The iTM-scores (Gao and Skolnick, 2010) of the interaction interface alignments found by TM-align (Zhang and Skolnick, 2005) are compared with those found by our method in Figure 3a. On average, the iTM-scores are improved by 0.12 if our method is used instead of TM-align. For the highly similar cases found by TM-align (with iTM-scores >0.6), 9% of the iTM-scores found by our method are significantly higher (by at least 0.1, see Table 1). This indicates that even for highly similar interaction interfaces, sequential methods could miss the optimal alignment. Moreover, the missing rate increases significantly for the less similar cases found by TM-align (with iTM-scores <0.6). In such cases, 66% of the iTM-scores found by our method are significantly higher. As a result, TM-align misses 75% of the similar interface pairs, while our method misses 0.2% of the similar interface pairs. Therefore, classic structure alignment methods are not suitable for the interaction interface alignment problem even with the ‘blackbox preprocessing’ due to the strong sequence order-dependency.

Fig. 3.

Fig. 3.

Comparison of the iTM-scores found by TM-align, iAlign and PROSTA-inter (the dissimilar interaction interfaces and the similar interaction interfaces with iTM-score differences <0.01 are masked): from the 483 pairs of similar interfaces, the numbers of pairs with iTM-scores >0.5 found by TM-align, iAlign and PROSTA-inter are 123, 389 and 482, respectively; and therefore, when the iTM-score of 0.5 is used as the similarity threshold, PROSTA-inter is significantly more reliable to detect similar interfaces

Similarly, the iTM-scores (Gao and Skolnick, 2010) found by iAlign (Gao and Skolnick, 2010) are compared with those found by our method in Figure 3b. In general, the iTM-scores tended to increase or remained similar if our method is used instead of iAlign. Among the 483 pairs of similar interfaces, iAlign finds 389 pairs with iTM-scores >0.5, while our method finds 482 pairs with iTM-scores >0.5. This means that one can find 24% more similar interfaces if our method is used to optimize the iTM-score. For the similar interface pairs not found by iAlign, our method improves the iTM-scores by 0.03 on average and 0.13 in the best case. For the similar interface pairs found by iAlign (which should be considered to be hard to be improved), our method is capable of improving the iTM-scores by at least 0.01 for 9% of the cases. Interestingly, there is one case where the iTM-score found by iAlign is higher than 0.8, while our method still archives a considerable iTM-score improvement. These observations demonstrate that although the initial sequential alignments and the dynamic programming algorithm could be used to speed up the alignment process (as iAlign does in the first two phases), they also increase the probability of missing the optimal alignment.

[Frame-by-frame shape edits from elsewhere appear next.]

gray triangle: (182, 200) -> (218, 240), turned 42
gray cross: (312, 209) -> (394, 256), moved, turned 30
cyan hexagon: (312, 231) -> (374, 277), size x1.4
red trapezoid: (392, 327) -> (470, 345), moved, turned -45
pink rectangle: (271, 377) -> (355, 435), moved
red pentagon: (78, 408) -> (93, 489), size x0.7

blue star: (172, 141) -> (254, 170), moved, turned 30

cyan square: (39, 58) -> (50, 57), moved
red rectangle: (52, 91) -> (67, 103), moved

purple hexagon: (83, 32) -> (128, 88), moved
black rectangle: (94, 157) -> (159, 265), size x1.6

To demonstrate the importance of using remote fragments and the MWBM algorithm (Kuhn, 1955) to avoid the sequence order-dependency in the initial alignment process, we repeated the interaction interface alignments with different initial alignment processes. We first compared our method using only remote fragments with that using only local fragments in Figure 4a. Consistent with previous observations (Cui et al., 2013), both remote fragments and local fragments have contributions on finding the optimal alignment. However, for interface alignments with iTM-scores (Gao and Skolnick, 2010) <0.7, remote fragments are more likely to yield the optimal alignment than local fragments are. In such cases, 8% of the iTM-scores are improved by at least 0.01 and the iTM-score is improved by 0.27 in the best case if remote fragments are used instead of local fragments.

Fig. 4.

Fig. 4.

Comparison of the iTM-scores found by our method with different initial alignment processes (the dissimilar interaction interfaces and the similar interaction interfaces with iTM-score differences <0.01 are masked): from the 483 pairs of similar interfaces, (a) there are 34 cases where the iTM-scores are considerably higher if remote fragments are used instead of local fragments; (b) there are 34 cases where the iTM-scores are considerably higher if the weighted bipartite matching algorithm is used instead of the NWDP algorithm; and therefore, incorporating remote fragments and the sequence order-independent alignments in the initial alignment process plays an important role in finding the optimal interaction interface alignments

We also compared the interaction interface alignments with different initial alignment processes incorporating the sequence order-independent MWBM algorithm (Kuhn, 1955) and the sequential Needleman–Wunsch dynamic programming (NWDP) algorithm (Needleman and Wunsch, 1970) (as iAlign does in the first two phases) in Figure 4b. Either way, both local and remote fragments are used in the initial alignment process, and the MWBM algorithm is used in the refinement process (as iAlign does in the third phase). It can be seen that, for interface alignments with iTM-scores (Gao and Skolnick, 2010) <0.6, the MWBM algorithm is more likely to improve the iTM-scores over the NWDP algorithm. Specifically, 8% of the iTM-scores are improved by at least 0.01 and the iTM-score is improved by 0.09 in the best case if the MWBM algorithm is used instead of the NWDP algorithm in the initial alignment process.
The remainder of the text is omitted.